Angus T. Jones Will Not Appear in Next 'Two and a Half Men' Episodes
The 19-year-old actor coincidentally is not scheduled to appear in the final two episodes scheduled to shoot before the CBS comedy takes a holiday hiatus.
Angus T. Jones will not appear in the next two episodes of the CBS comedy Two and a Half Men that are scheduled to shoot before the holiday hiatus.
Sources tell The Hollywood Reporter that Jones’ upcoming absence has nothing to do with his recent video rant in which he called the show “filth” and urged viewers to “stop watching.” In fact, sources say producers have yet to talk to Jones, 19, about his recent statements posted online. And the absence of Angus' character Jake, who is in the Army and therefor does not appear in every episode of the show, is pure coincidence.
Jones earns more than $300,000 an episode and has been on the hit sitcom since its inception -- when he was a cute 9-year-old kid. The episodes to be shot this month will air in early 2013.
The video for the Forerunner Chronicles, which is linked to the Seventh-day Adventist movement, went viral Monday. In it, Jones reveals his discomfort with the content of the ribald comedy. “If you watch Two and a Half Men, please stop watching Two and a Half Men. I'm on Two and a Half Men, and I don't want to be on it. Please stop watching it and filling your head with filth. People say it’s just entertainment. Do some research on the effects of television and your brain, and I promise you you’ll have a decision to make when it comes to television, especially with what you watch."
Jones continues with the testimonial, intimating that the show is part of the plan of "the enemy" -- presumably Satan. "If I am doing any harm, I don't want to be here," he says. "I don't want to be contributing to the enemy's plan. … You cannot be a true God-fearing person and be on a television show like that. I know I can't. I'm not OK with what I'm learning, what the Bible says and being on that television show.”

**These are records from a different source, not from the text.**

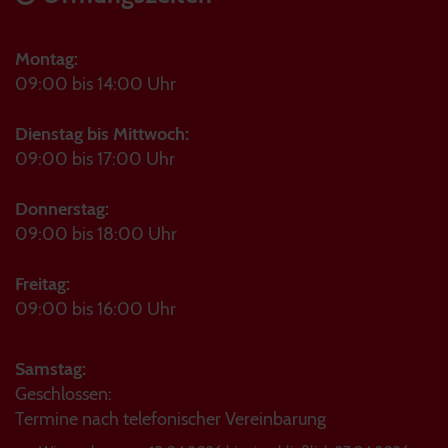
Montag:
09:00 bis 14:00 Uhr
Dienstag bis Mittwoch:
09:00 bis 17:00 Uhr
Donnerstag:
09:00 bis 18:00 Uhr
Freitag:
09:00 bis 16:00 Uhr
Samstag:
Geschlossen:
Termine nach telefonischer Vereinbarung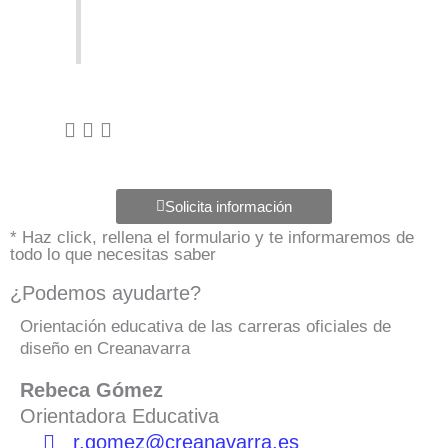
Solicita información
* Haz click, rellena el formulario y te informaremos de
todo lo que necesitas saber
¿Podemos ayudarte?
Orientación educativa de las carreras oficiales de
diseño en Creanavarra
Rebeca Gómez
Orientadora Educativa
r.gomez@creanavarra.es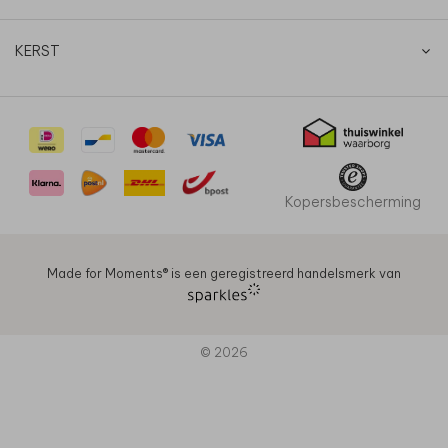
KERST
Kopersbescherming
Made for Moments®️ is een geregistreerd handelsmerk van
© 2026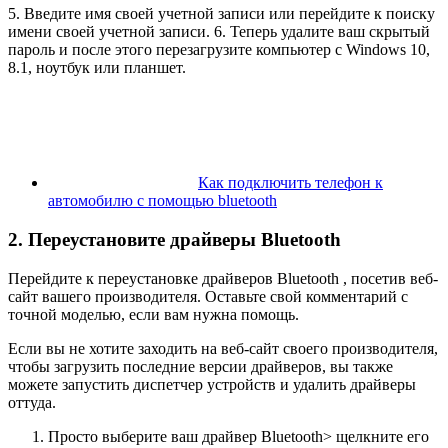
5. Введите имя своей учетной записи или перейдите к поиску
имени своей учетной записи. 6. Теперь удалите ваш скрытый
пароль и после этого перезагрузите компьютер с Windows 10,
8.1, ноутбук или планшет.
Как подключить телефон к
автомобилю с помощью bluetooth
2. Переустановите драйверы Bluetooth
Перейдите к переустановке драйверов Bluetooth , посетив веб-
сайт вашего производителя. Оставьте свой комментарий с
точной моделью, если вам нужна помощь.
Если вы не хотите заходить на веб-сайт своего производителя,
чтобы загрузить последние версии драйверов, вы также
можете запустить диспетчер устройств и удалить драйверы
оттуда.
Просто выберите ваш драйвер Bluetooth> щелкните его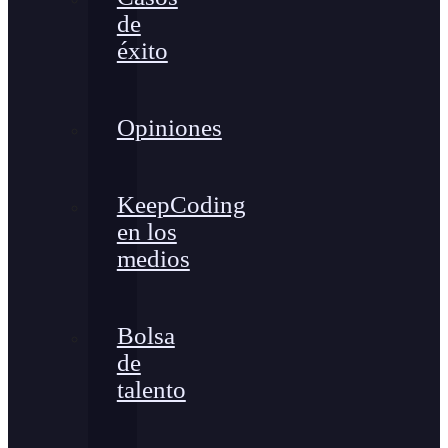
de
éxito
Opiniones
KeepCoding
en los
medios
Bolsa
de
talento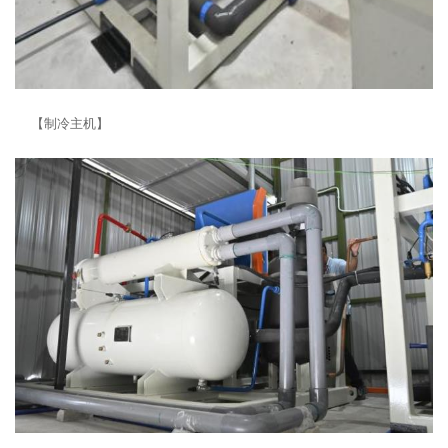
【制冷主机】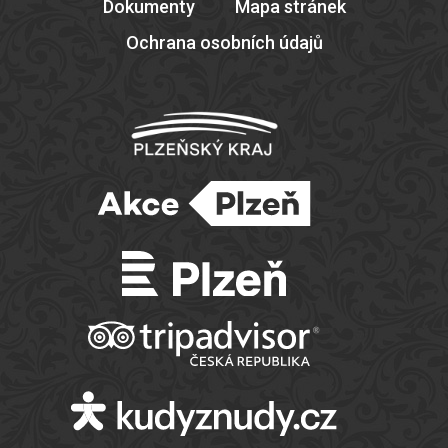
Dokumenty
Mapa stránek
Ochrana osobních údajů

Jones began attending the Seventh-day Adventist Church in Los Angeles this year and did a video interview for the church in October.
“If you’ve seen [Two and a Half Men] you know that … the show doesn't want anything to do with God,” reads an introduction to the video. “But this young man hasn’t followed the all-too-familiar downhill route of many Hollywood child stars. Instead he's looking up, and he sees his association with the show as an opportunity to share his faith with people who otherwise might never hear the name of Jesus used except in a negative way.”
Men has had its share of public controversy, of course. Jones' statements comes a little less than two years after Charlie Sheen began publicly attacking executive producer and co-creator Chuck Lorre, a standoff that lead to Sheen's messy ouster from the top-rated comedy. And earlier this year, co-creator Lee Aronsohn stepped down after making disparaging remarks about female comedy writers in an interview with THR.
Jones has expressed his desire to leave Two and a Half Men and attend college after the show's current 10th season.
“My character does Skype calls,” Jones told E! Online in October. “He only does one-scene Skype calls. It’s easy, but it’s boring.”